Diana Bagnall recalls her first encounter with Mike Litzow, author of South from Alaska.

One morning in late September 2009, my skipper Alex and I were anchored at Horseshoe Bay, around the back of Magnetic Island, as fine a place as any to loiter a while in a boat. We were slowly heading down the coast from Far North Queensland. By then we’d been sailing for four months. Our 'shakedown cruise' was primarily designed to test whether I had the stomach for the bigger and better things which he had long dreamed of doing in a yacht, preferably offshore. I loved sailing, but was fearful that living on a boat meant the end of intelligent life as I’d known it.

By chance, by sheer chance, on our way out of Horseshoe Bay, we crossed paths with the Alaskans. It is perhaps an exaggeration to date my rebirth as a cruising sailor to this meeting, but not a huge one. I was open to persuasion, but then again, in Mike Litzow and his wife Alisa we met a couple as intensely alive to the world (and literate to boot) as we are ever likely to know on land or at sea. 
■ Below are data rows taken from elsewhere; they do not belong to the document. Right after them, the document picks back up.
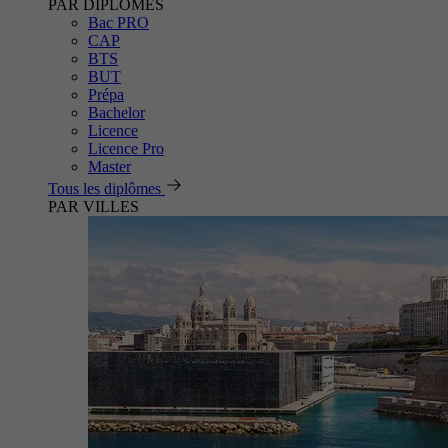
PAR DIPLÔMES
Bac PRO
CAP
BTS
BUT
Prépa
Bachelor
Licence
Licence Pro
Master
Tous les diplômes
PAR VILLES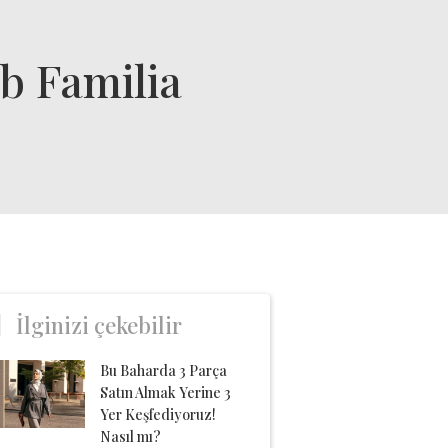
b Familia
İlginizi çekebilir
Bu Baharda 3 Parça
Satın Almak Yerine 3
Yer Keşfediyoruz!
Nasıl mı?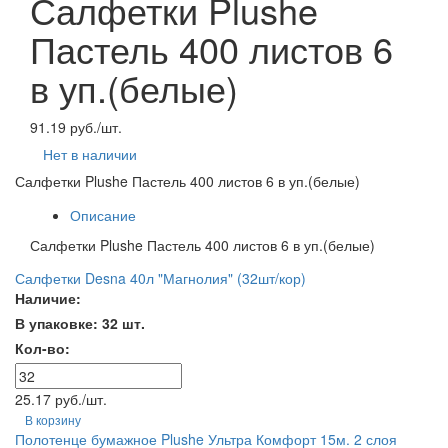
Салфетки Plushe
Пастель 400 листов 6
в уп.(белые)
91.19 руб./шт.
Нет в наличии
Салфетки Plushe Пастель 400 листов 6 в уп.(белые)
Описание
Салфетки Plushe Пастель 400 листов 6 в уп.(белые)
Салфетки Desna 40л "Магнолия" (32шт/кор)
Наличие:
В упаковке: 32 шт.
Кол-во:
25.17 руб./шт.
В корзину
Полотенце бумажное Plushe Ультра Комфорт 15м. 2 слоя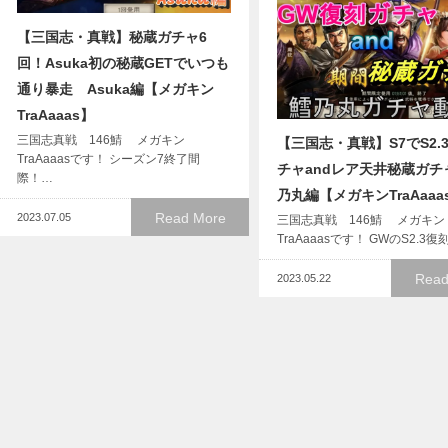
【三国志・真戦】秘蔵ガチャ6
回！Asuka初の秘蔵GETでいつも
通り暴走 Asuka編【メガキン
TraAaaas】
三国志真戦 146鯖 メガキン
【三国志・真戦】S7でS2.
TraAaaasです！ シーズン7終了間
チャandレア天井秘蔵ガチ
際！…
乃丸編【メガキンTraAaaa
Read More
2023.07.05
三国志真戦 146鯖 メガキン
TraAaaasです！ GWのS2.3
Read
2023.05.22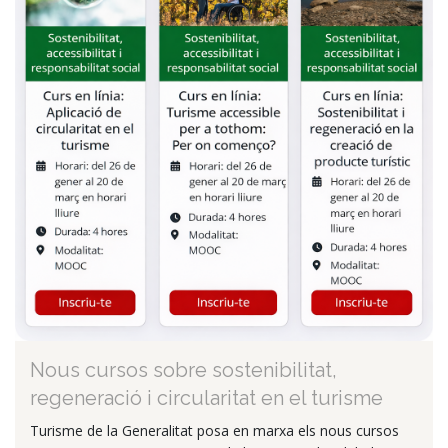
Nous cursos sobre sostenibilitat,
regeneració i circularitat en el turisme
Turisme de la Generalitat posa en marxa els nous cursos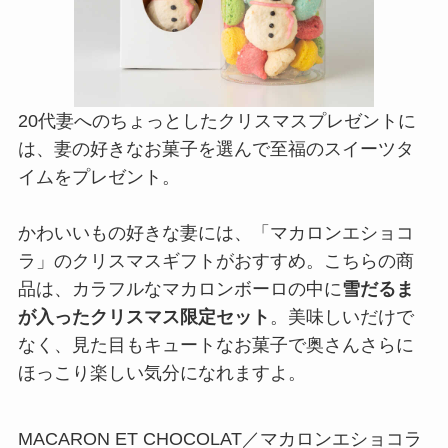
20代妻へのちょっとしたクリスマスプレゼントに
は、妻の好きなお菓子を選んで至福のスイーツタ
イムをプレゼント。
かわいいもの好きな妻には、「マカロンエショコ
ラ」のクリスマスギフトがおすすめ。こちらの商
品は、カラフルなマカロンボーロの中に
雪だるま
が入ったクリスマス限定セット
。美味しいだけで
なく、見た目もキュートなお菓子で奥さんさらに
ほっこり楽しい気分になれますよ。
MACARON ET CHOCOLAT／マカロンエショコラ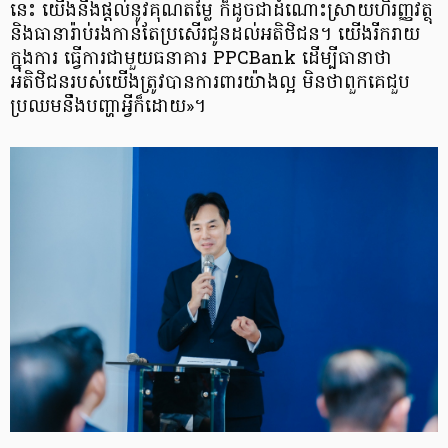
នេះ យើងនឹងផ្តល់នូវគុណតម្លៃ ក៏ដូចជាដំណោះស្រាយ​ហិរញ្ញវត្ថុ
និងធានារ៉ាប់រងកាន់តែ​ប្រសើរជូនដល់អតិថិជន។ យើងរីករាយ
ក្នុងការ ធ្វើការជាមួយធនាគារ PPCBank ដើម្បីធានាថា
អតិថិជនរបស់យើងត្រូវបានការពារយ៉ាងល្អ មិនថាពួកគេ​ជួប
ប្រឈម​នឹង​បញ្ហា​អ្វីក៏ដោយ»។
Alex and I were finishing breakfast that morning, and thinking about pulling up the anchor when I saw a young woman rowing our way. She had a little boy with her. I guessed they were off the sturdy, double-ended yacht which we’d noticed anchored nearby the previous evening. Alex identified her (correctly) as a Crealock 37, a cruising boat not often seen in Australia – ‘the choice of serious offshore sailors’, he said approvingly. Her name was Pelagic, and her home port was Kodiak, Alaska – the other end of the earth.

The woman, who introduced herself as Alisa, and her son as Elias, was on a fact-finding mission. ‘I hope you don’t mind, but we are heading for Hobart and I saw your boat is from Hobart and wondered if I could ask you about what we should expect down there,’ she said. We squirmed. The port named on our stern that year was one of convenience – a long story. We told her we were from Sydney, and she looked disappointed. As we later learned, Pelagic was intending to sail straight past Sydney on her way to Hobart. ‘Why don’t you come aboard anyway?’ I suggested. It wasn’t something I often said. It’s not that I’m unfriendly, but some yachties can be hard to dislodge once they settle in for a chat, and we were on a schedule, due to meet two of our sons off the plane in Townsville. But she was exotic, a bird all the way from Alaska, and I was curious.
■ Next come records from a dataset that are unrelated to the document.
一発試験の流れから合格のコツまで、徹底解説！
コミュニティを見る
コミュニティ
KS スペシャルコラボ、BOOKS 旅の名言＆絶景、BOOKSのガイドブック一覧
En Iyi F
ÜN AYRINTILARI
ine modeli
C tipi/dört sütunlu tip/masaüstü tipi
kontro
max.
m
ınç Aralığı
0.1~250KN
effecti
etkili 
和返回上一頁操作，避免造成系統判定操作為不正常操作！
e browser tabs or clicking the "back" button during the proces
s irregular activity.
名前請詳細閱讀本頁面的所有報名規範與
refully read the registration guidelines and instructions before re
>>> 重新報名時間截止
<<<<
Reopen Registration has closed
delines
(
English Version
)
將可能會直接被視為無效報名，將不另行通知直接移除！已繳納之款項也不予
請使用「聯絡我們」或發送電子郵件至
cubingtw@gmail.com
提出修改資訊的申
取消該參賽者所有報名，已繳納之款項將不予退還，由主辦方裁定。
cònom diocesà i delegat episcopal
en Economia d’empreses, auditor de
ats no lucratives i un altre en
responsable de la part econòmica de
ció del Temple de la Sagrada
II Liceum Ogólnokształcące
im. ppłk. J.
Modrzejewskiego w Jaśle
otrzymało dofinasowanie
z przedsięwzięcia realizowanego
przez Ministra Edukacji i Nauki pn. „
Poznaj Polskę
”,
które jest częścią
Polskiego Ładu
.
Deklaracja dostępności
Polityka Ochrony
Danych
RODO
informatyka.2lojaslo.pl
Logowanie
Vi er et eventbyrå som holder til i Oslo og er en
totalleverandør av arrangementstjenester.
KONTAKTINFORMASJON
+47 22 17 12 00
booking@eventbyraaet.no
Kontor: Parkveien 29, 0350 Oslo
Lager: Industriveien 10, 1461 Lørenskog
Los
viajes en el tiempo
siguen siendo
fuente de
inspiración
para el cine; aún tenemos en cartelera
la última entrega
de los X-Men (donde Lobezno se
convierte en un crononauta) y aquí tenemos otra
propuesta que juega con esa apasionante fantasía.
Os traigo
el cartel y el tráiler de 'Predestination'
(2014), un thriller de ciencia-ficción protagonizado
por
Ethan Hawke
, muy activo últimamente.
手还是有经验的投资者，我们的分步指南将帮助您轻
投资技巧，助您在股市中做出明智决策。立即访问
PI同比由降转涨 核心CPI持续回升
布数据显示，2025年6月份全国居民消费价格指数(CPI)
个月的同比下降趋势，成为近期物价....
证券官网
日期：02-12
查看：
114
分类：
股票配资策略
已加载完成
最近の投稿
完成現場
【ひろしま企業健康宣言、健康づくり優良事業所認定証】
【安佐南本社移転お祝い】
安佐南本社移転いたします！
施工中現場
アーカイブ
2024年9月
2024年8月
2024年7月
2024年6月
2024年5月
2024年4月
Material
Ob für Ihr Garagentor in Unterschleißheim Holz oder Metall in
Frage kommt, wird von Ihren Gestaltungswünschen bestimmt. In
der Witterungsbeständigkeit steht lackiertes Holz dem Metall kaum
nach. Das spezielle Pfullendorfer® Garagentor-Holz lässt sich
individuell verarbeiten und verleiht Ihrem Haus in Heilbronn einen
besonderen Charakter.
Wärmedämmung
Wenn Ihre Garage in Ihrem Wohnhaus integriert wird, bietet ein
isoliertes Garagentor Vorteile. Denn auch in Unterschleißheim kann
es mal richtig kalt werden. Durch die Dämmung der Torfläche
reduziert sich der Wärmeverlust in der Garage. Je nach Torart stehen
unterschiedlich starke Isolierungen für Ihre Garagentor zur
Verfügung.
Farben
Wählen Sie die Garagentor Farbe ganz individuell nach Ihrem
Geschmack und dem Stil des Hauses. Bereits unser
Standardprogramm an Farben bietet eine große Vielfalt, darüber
That was how it started for us and Pelagic. We brewed fresh coffee; Alex, who is good with small children, set Elias up in the marine beanbag on deck, and I began a conversation with Alisa which, though sporadic, is ongoing. When she and Elias made to leave, I pressed on her a pile of New Yorker magazines. Manna from heaven. The next time we met, in passing in the Great Sandy Straits (tucked between Fraser Island and the mainland), she brought me over a new translation of Anna Karenina, and a loaf of fresh bread.
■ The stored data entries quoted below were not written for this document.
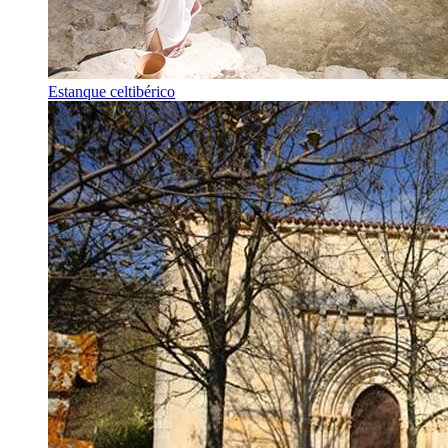
Estanque celtibérico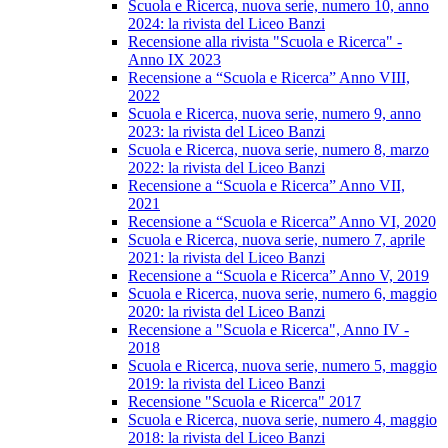
Scuola e Ricerca, nuova serie, numero 10, anno
2024: la rivista del Liceo Banzi
Recensione alla rivista "Scuola e Ricerca" -
Anno IX 2023
Recensione a “Scuola e Ricerca” Anno VIII,
2022
Scuola e Ricerca, nuova serie, numero 9, anno
2023: la rivista del Liceo Banzi
Scuola e Ricerca, nuova serie, numero 8, marzo
2022: la rivista del Liceo Banzi
Recensione a “Scuola e Ricerca” Anno VII,
2021
Recensione a “Scuola e Ricerca” Anno VI, 2020
Scuola e Ricerca, nuova serie, numero 7, aprile
2021: la rivista del Liceo Banzi
Recensione a “Scuola e Ricerca” Anno V, 2019
Scuola e Ricerca, nuova serie, numero 6, maggio
2020: la rivista del Liceo Banzi
Recensione a "Scuola e Ricerca", Anno IV -
2018
Scuola e Ricerca, nuova serie, numero 5, maggio
2019: la rivista del Liceo Banzi
Recensione "Scuola e Ricerca" 2017
Scuola e Ricerca, nuova serie, numero 4, maggio
2018: la rivista del Liceo Banzi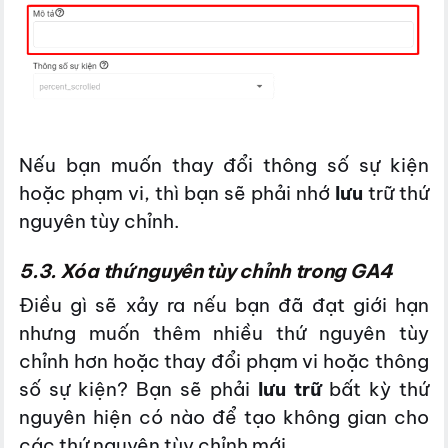
Nếu bạn muốn thay đổi thông số sự kiện
hoặc phạm vi, thì bạn sẽ phải nhớ
lưu
trữ thứ
nguyên tùy chỉnh.
5.3. Xóa thứ nguyên tùy chỉnh trong GA4
Điều gì sẽ xảy ra nếu bạn đã đạt giới hạn
nhưng muốn thêm nhiều thứ nguyên tùy
chỉnh hơn hoặc thay đổi phạm vi hoặc thông
số sự kiện? Bạn sẽ phải
lưu trữ
bất kỳ thứ
nguyên hiện có nào để tạo không gian cho
các thứ nguyên tùy chỉnh mới.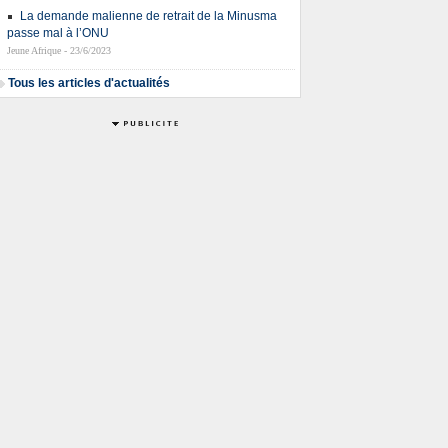
La demande malienne de retrait de la Minusma
passe mal à l’ONU
Jeune Afrique - 23/6/2023
Tous les articles d'actualités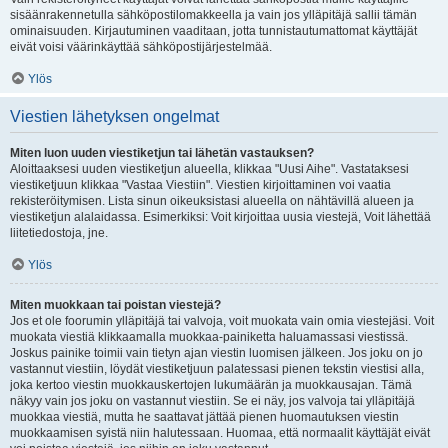
sisäänrakennetulla sähköpostilomakkeella ja vain jos ylläpitäjä sallii tämän
ominaisuuden. Kirjautuminen vaaditaan, jotta tunnistautumattomat käyttäjät
eivät voisi väärinkäyttää sähköpostijärjestelmää.
Ylös
Viestien lähetyksen ongelmat
Miten luon uuden viestiketjun tai lähetän vastauksen?
Aloittaaksesi uuden viestiketjun alueella, klikkaa "Uusi Aihe". Vastataksesi
viestiketjuun klikkaa "Vastaa Viestiin". Viestien kirjoittaminen voi vaatia
rekisteröitymisen. Lista sinun oikeuksistasi alueella on nähtävillä alueen ja
viestiketjun alalaidassa. Esimerkiksi: Voit kirjoittaa uusia viestejä, Voit lähettää
liitetiedostoja, jne.
Ylös
Miten muokkaan tai poistan viestejä?
Jos et ole foorumin ylläpitäjä tai valvoja, voit muokata vain omia viestejäsi. Voit
muokata viestiä klikkaamalla muokkaa-painiketta haluamassasi viestissä.
Joskus painike toimii vain tietyn ajan viestin luomisen jälkeen. Jos joku on jo
vastannut viestiin, löydät viestiketjuun palatessasi pienen tekstin viestisi alla,
joka kertoo viestin muokkauskertojen lukumäärän ja muokkausajan. Tämä
näkyy vain jos joku on vastannut viestiin. Se ei näy, jos valvoja tai ylläpitäjä
muokkaa viestiä, mutta he saattavat jättää pienen huomautuksen viestin
muokkaamisen syistä niin halutessaan. Huomaa, että normaalit käyttäjät eivät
We didn’t meet Mike that first morning at Horseshoe Bay. He was writing, Alisa said. Lucky for him, I remember thinking. A toddler on board, and the guy gets leave to write? She gave me their blog address, and I began to read. The guy was good, which seemed unjust considering he was a marine biologist by trade. It wasn’t until Pelagic diverted into Sydney harbour a few months later, over New Year, and he and Alex discovered a common hero in the British explorer and writer Wilfred Thesiger, that the pieces began to fall into place. Disguised as a jobbing scientist and budget cruising sailor, Mike is a shameless romantic adventurer. He’d laugh at that, and say the romance has worn pretty thin on this second voyage – the one that he and Alisa have just made across the Pacific on a bigger boat called Galactic – but I’d wager that it’s still his starting point. When he gave me the first draft of his book to read, the one he was sweating over in Horseshoe Bay and which he finished in Hobart, amidst the kind of turmoil that only a crazed man would consider conducive to thought, I revised my description of him again. He’s a natural born writer.